A little while ago I had an energetic debate on IRC with a couple of people about the nature of choice in relation to F/LOSS. It stemmed from my rather scathing comments on the colour of the Software Freedom Day 2007 T-shirt, and in particular my questioning how the choice of colour was made - which seems to be have by committee fiat without any actual community input or choice at all.

I should just clarify at this juncture that by 'community input or choice', above, I do not mean 'everyone specifies their own particular shade, and somehow we will source T-shirts of that precise colour'. Nor do I mean 'everyone specifies their own particular shade, we then offer the entire gamut up for people to vote on in a two-stage election process that is democratically fair and representative across the entire world.' If Pia had given us a choice of four colours and anyone who wanted could vote on them, then that would be just dandy. It is the complete absence of any community involvement that I am annoyed at (besides, of course, the colour). I certainly never heard of any attempt to involve the community in this, though I wait in hope. But this is somewhat beside the point of this post.
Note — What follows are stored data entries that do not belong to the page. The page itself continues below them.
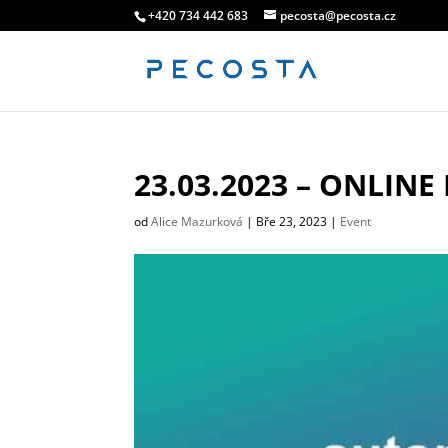
+420 734 442 683
pecosta@pecosta.cz
23.03.2023 – ONLINE
od
Alice Mazurková
|
Bře 23, 2023
|
Event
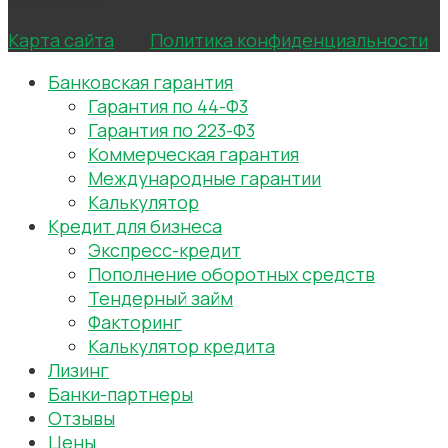
Карта сайта
Политика конфиденциальности
Банковская гарантия
Гарантия по 44-Ф3
Гарантия по 223-Ф3
Коммерческая гарантия
Международные гарантии
Калькулятор
Кредит для бизнеса
Экспресс-кредит
Пополнение оборотных средств
Тендерный займ
Факторинг
Калькулятор кредита
Лизинг
Банки-партнеры
Отзывы
Цены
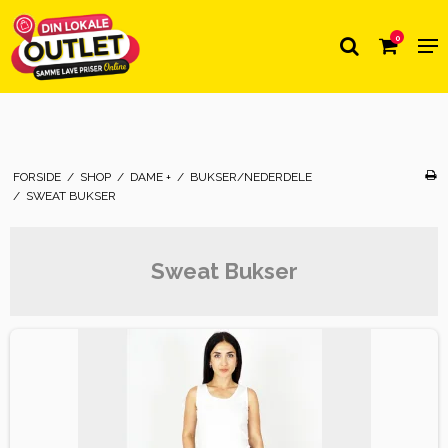
0
FORSIDE
/
SHOP
/
DAME +
/
BUKSER/NEDERDELE
/
SWEAT BUKSER
Sweat Bukser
On IRC, one of the well-known people on the #linux-aus channel on FreeNode, presumably thinking e was defending this unilateral decision on T-shirt colour, made the statement, "Open Source is not about choice". And, technically, this is true: nowhere in the Open Source Initiative definition, the Free Software Foundation's definition of Free Software, or the Wikipedia entry on F/LOSS does it actually use the word "choice" in the definition. Likewise, the key theme of the debate on IRC was that "too much choice is bad" - that making a new user pick between the hundreds of Linux distributions will lead to choice 'paralysis' and therefore the user would instead stay with their old, comfortable, familiar, expensive, proprietary, locked-in solution rather than have to make a pick based on a dozen factors including the exact license used, what window managers were offered and the software packaging method used by default.

All of which I totally agree on.

But this to me is misrepresenting the issue. To me, the fact that choice does not appear in the definitions is akin to the fact that a chemical definition of air would not need to include the statement "essential to human life". Air is not defined solely by its breathability by humans, and FLOSS is not defined as being solely an alternative to proprietary, for-money software. Likewise, air is not defined in terms of people choosing which air to breathe, and FLOSS is not defined in terms of people choosing amongst the variety of FLOSS offerings. But to say, therefore, that FLOSS is not about choice is akin, to me, therefore as being like saying "air is not about breathability". While pedantically true, it completely misses the point of what FLOSS offers the community.

And, ultimately, we look at the industry itself and see the real truth of this statement. With GNU/Linux, you have the ability to choose every level and every component of your operating system, from the kernel up; distros exist to provide pre-packaged 'known good' sets of software, but at every level these choices can be overridden by the user. The whole philosophy of user choice permeates the entire process of open source software creation and use, and the whole community supports your ability to choose what you run and how you run it. The efforts open source developers go to to provide users with a open, no-cost alternative to a proprietary product, or support for hardware on open, no-cost platforms, is legendary. While I'm walking close to that dangerous ground of quoting The Castle and saying "It's just the vibe of the thing", I believe that choice is an essential, integral and desirable part of F/LOSS development and use - that it is basically a emergent property of the definitions. And people are obviously choosing F/LOSS software and operating systems, despite any theoretical danger that they might be put off by the notion of choice.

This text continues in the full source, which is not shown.